Que ces distinctions se trouvent ou non dans les livres, elles ne s’en font pas moins dans le cœur de tout homme de bonne foi avec lui-même, qui ne veut rien se permettre que sa conscience puisse lui reprocher. Car dire une chose fausse à son avantage n’est pas moins mentir que si on la disait au préjudice d’autrui, quoique le mensonge soit moins criminel. Donner l’avantage à qui ne doit pas l’avoir c’est troubler l’ordre et la justice; attribuer faussement à soi-même ou à autrui un acte d’où peut résulter louange ou blâme, inculpation ou disculpation, c’est faire une chose injuste; or tout ce qui, contraire à la vérité, blesse la justice en quelque façon que ce soit, c’est mensonge. Voilà la limite exacte: mais tout ce qui, contraire à la vérité, n’intéresse la justice en aucune sorte, n’est que fiction, et j’avoue que quiconque se reproche une pure fiction comme un mensonge a la conscience plus délicate que moi.

Ce qu’on appelle mensonges officieux sont de vrais mensonges, parce qu’en imposer à l’avantage soit d’autrui, soit de soi-même, n’est pas moins injuste que d’en imposer à son détriment. Quiconque loue ou blâme contre la vérité ment, dès qu’il s’agit d’une personne réelle. S’il s’agit d’un être imaginaire il en peut dire tout ce qu’il veut sans mentir, à moins qu’il ne juge sur la moralité des faits qu’il invente et qu’il n’en juge faussement; car alors s’il ne ment pas dans le fait, il ment contre la vérité morale, cent fois plus respectable que celle des faits.

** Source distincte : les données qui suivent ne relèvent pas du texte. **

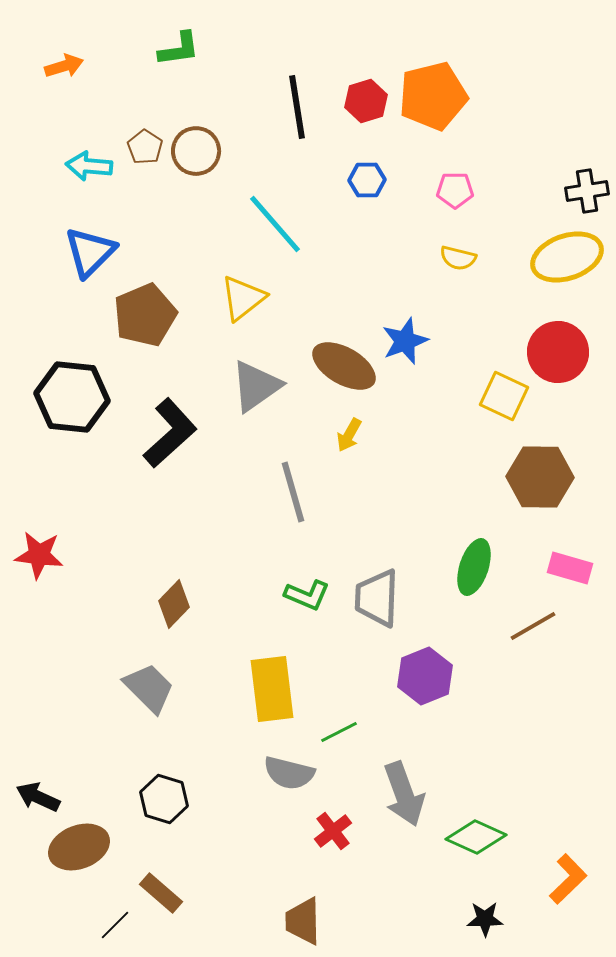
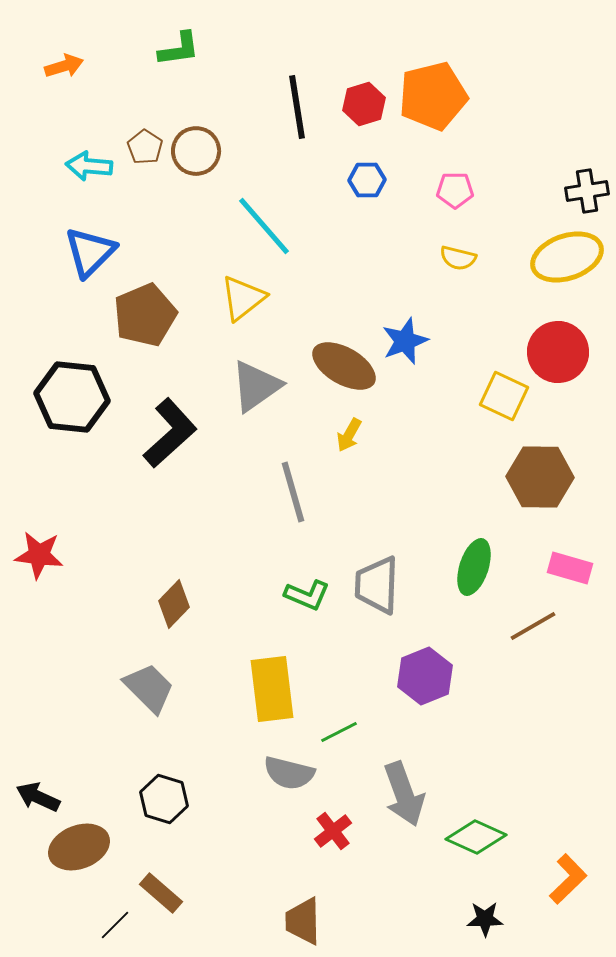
red hexagon at (366, 101): moved 2 px left, 3 px down
cyan line at (275, 224): moved 11 px left, 2 px down
gray trapezoid at (377, 598): moved 13 px up
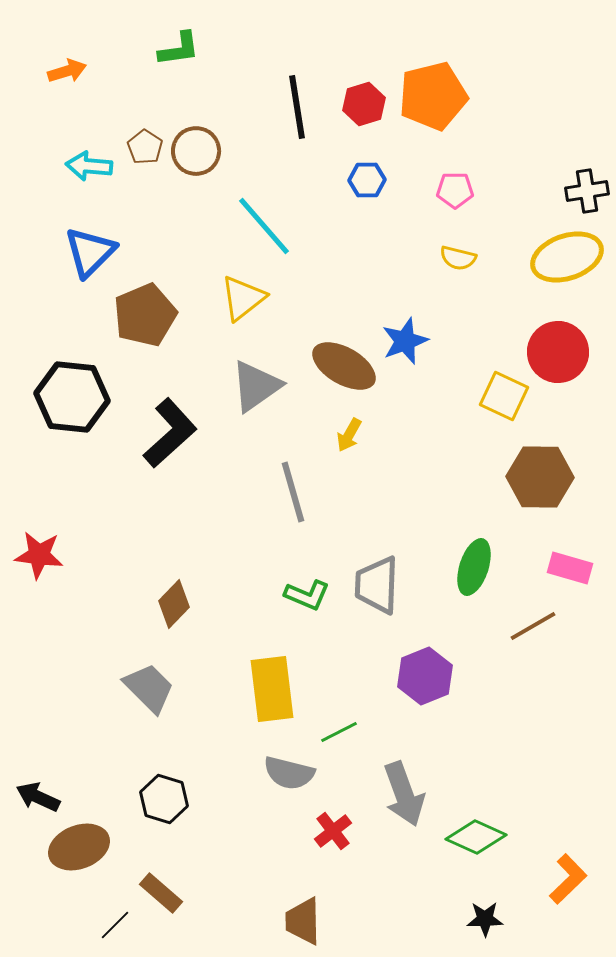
orange arrow at (64, 66): moved 3 px right, 5 px down
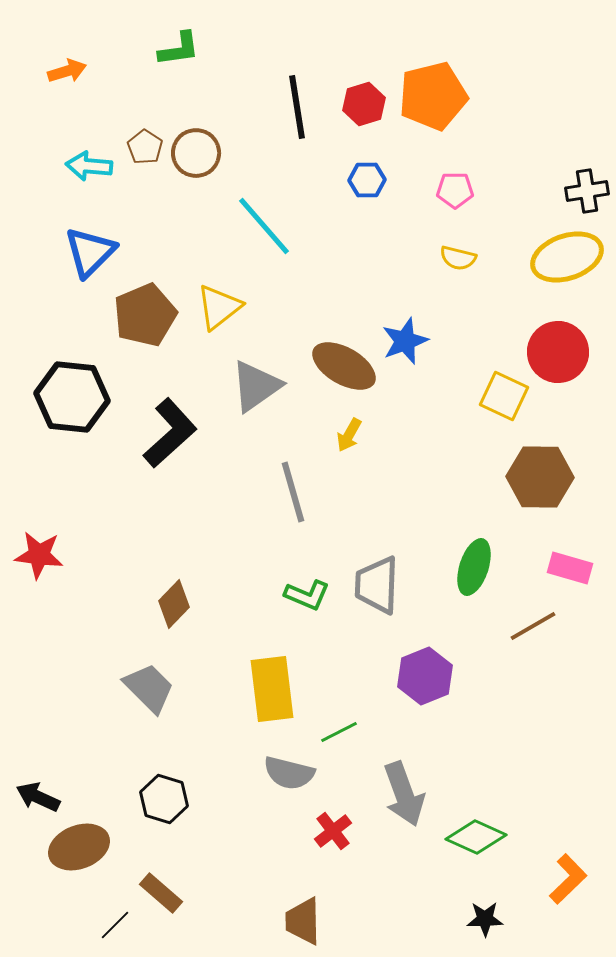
brown circle at (196, 151): moved 2 px down
yellow triangle at (243, 298): moved 24 px left, 9 px down
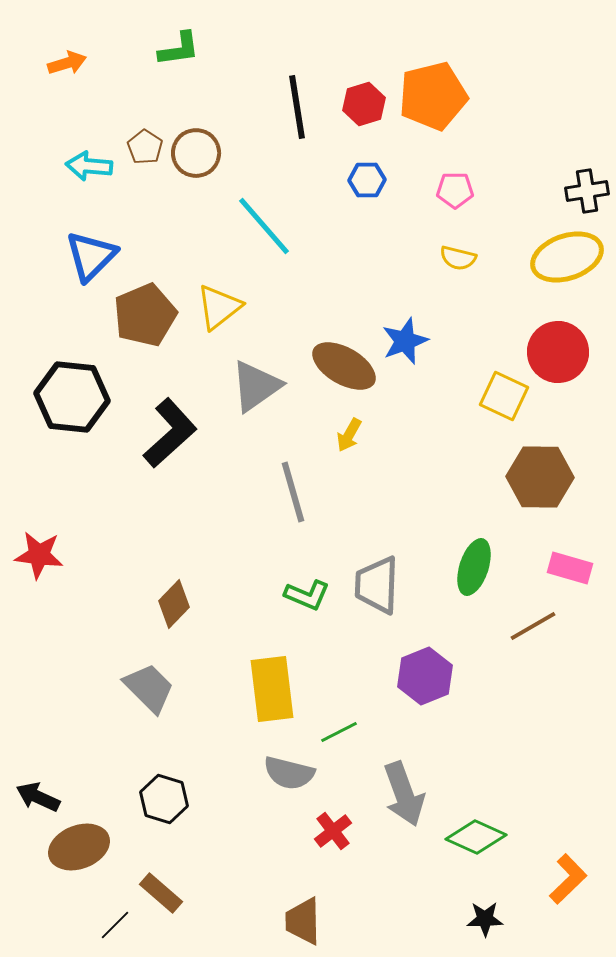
orange arrow at (67, 71): moved 8 px up
blue triangle at (90, 252): moved 1 px right, 4 px down
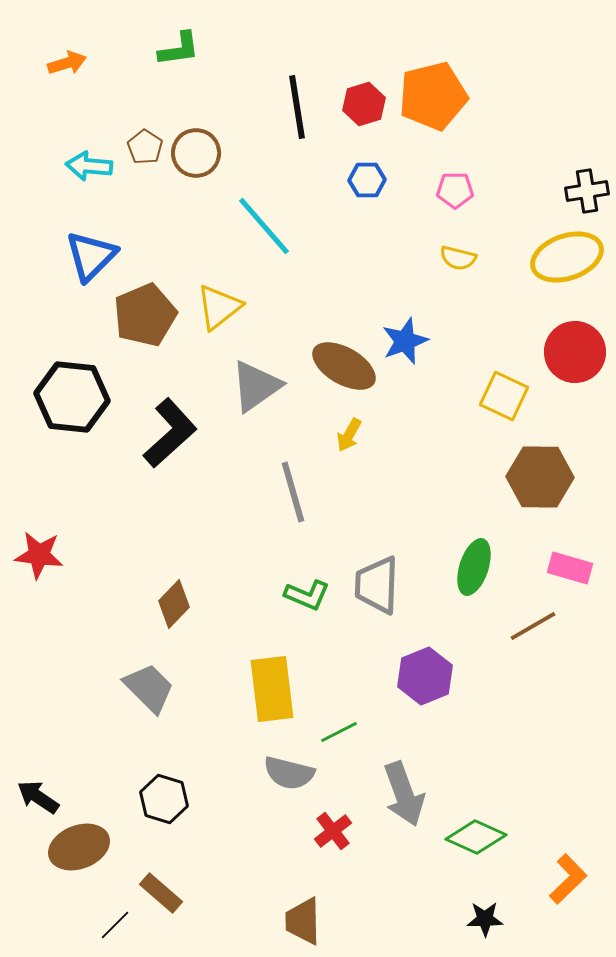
red circle at (558, 352): moved 17 px right
black arrow at (38, 797): rotated 9 degrees clockwise
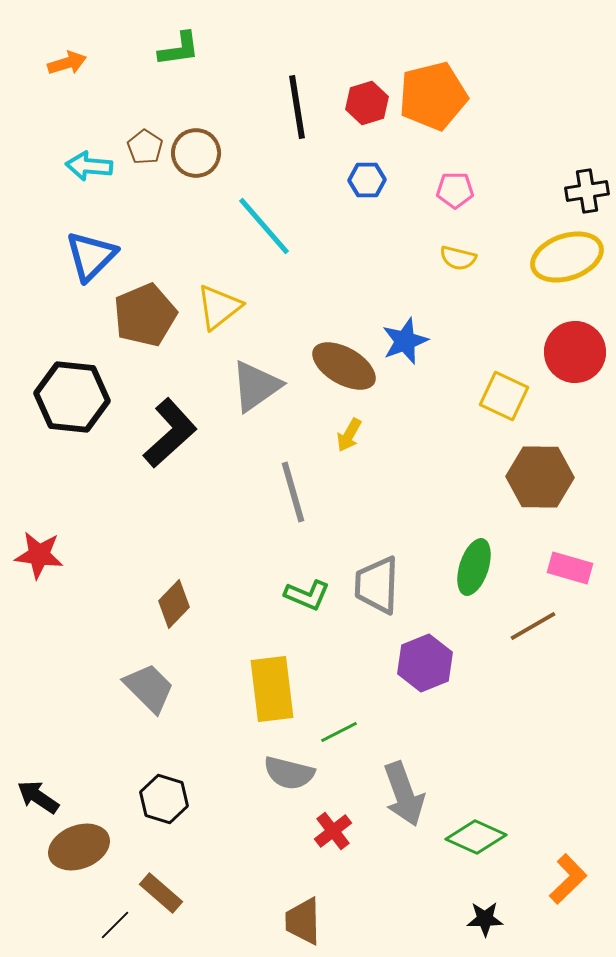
red hexagon at (364, 104): moved 3 px right, 1 px up
purple hexagon at (425, 676): moved 13 px up
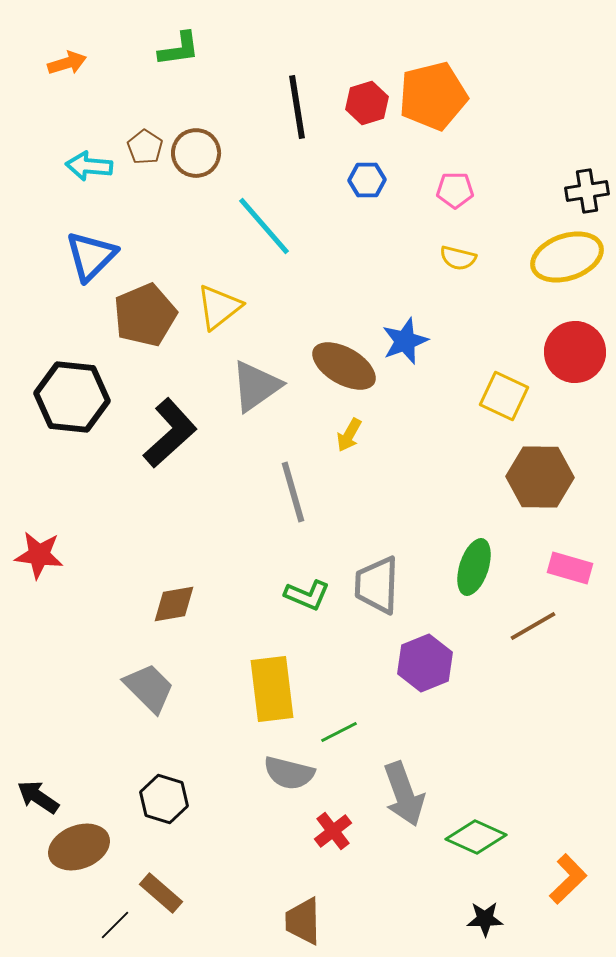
brown diamond at (174, 604): rotated 36 degrees clockwise
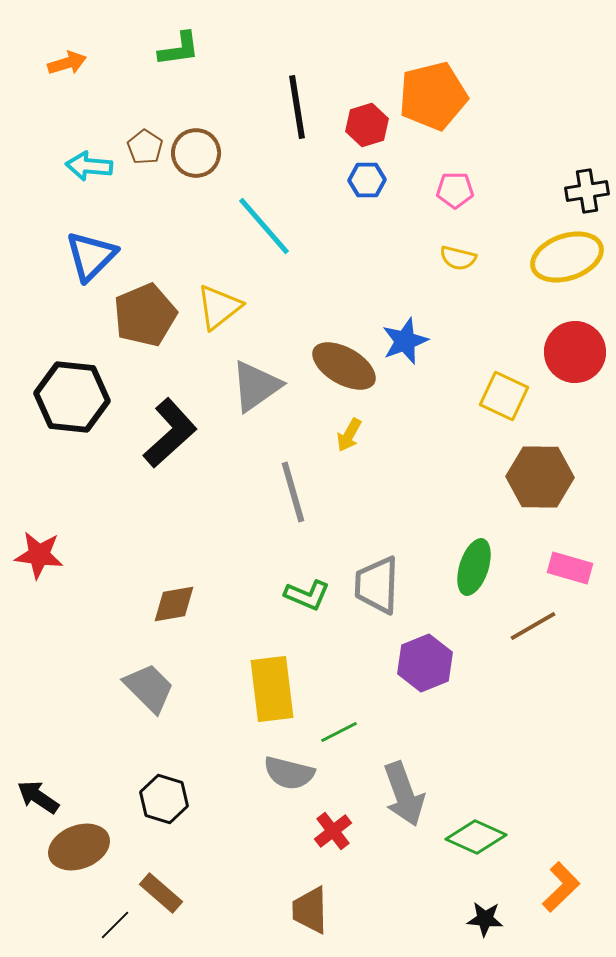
red hexagon at (367, 103): moved 22 px down
orange L-shape at (568, 879): moved 7 px left, 8 px down
black star at (485, 919): rotated 6 degrees clockwise
brown trapezoid at (303, 921): moved 7 px right, 11 px up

J’ai vu de ces gens qu’on appelle vrais dans le monde. Toute leur véracité s’épuise dans les conversations oiseuses à citer fidèlement les lieux, les temps, les personnes, à ne se permettre aucune fiction, à ne broder aucune circonstance, à ne rien exagérer. En tout ce qui ne touche point à leur intérêt ils sont dans leurs narrations de la plus inviolable fidélité. Mais s’agit-il de traiter quelque affaire qui les regarde, de narrer quelque fait qui leur touche de près; toutes les couleurs sont employées pour présenter les choses sous le jour qui leur est le plus avantageux, et si le mensonge leur est utile et qu’ils s’abstiennent de le dire eux-mêmes, ils le favorisent avec adresse et font en sorte qu’on l’adopte sans le leur pouvoir imputer. Ainsi le veut la prudence: adieu la véracité.

L’homme que j’appelle vrai fait tout le contraire. En choses parfaitement indifférentes la vérité qu’alors l’autre respecte si fort le touche fort peu, et il ne se fera guère de scrupule d’amuser une compagnie par des faits controuvés dont il ne résulte aucun jugement injuste ni pour ni contre qui que ce soit, vivant ou mort. Mais tout discours qui produit pour quelqu’un profit ou dommage, estime ou mépris, louange ou blâme contre la justice et la vérité, est un mensonge qui jamais n’approchera de son cœur, ni de sa bouche, ni de sa plume. Il est solidement vrai, même contre son intérêt quoiqu’il se pique assez peu de l’être dans les conversations oiseuses: il est vrai en ce qu’il ne cherche à tromper personne, qu’il est aussi fidèle à la vérité qui l’accuse qu’à celle qui l’honore, et qu’il n’en impose jamais pour son avantage ni pour nuire à son ennemi. La différence donc qu’il y a entre mon homme vrai et l’autre, est que celui du monde est très rigoureusement fidèle à toute vérité qui ne lui coûte rien, mais pas au-delà, et que le mien ne la sert jamais si fidèlement que quand il faut s’immoler pour elle.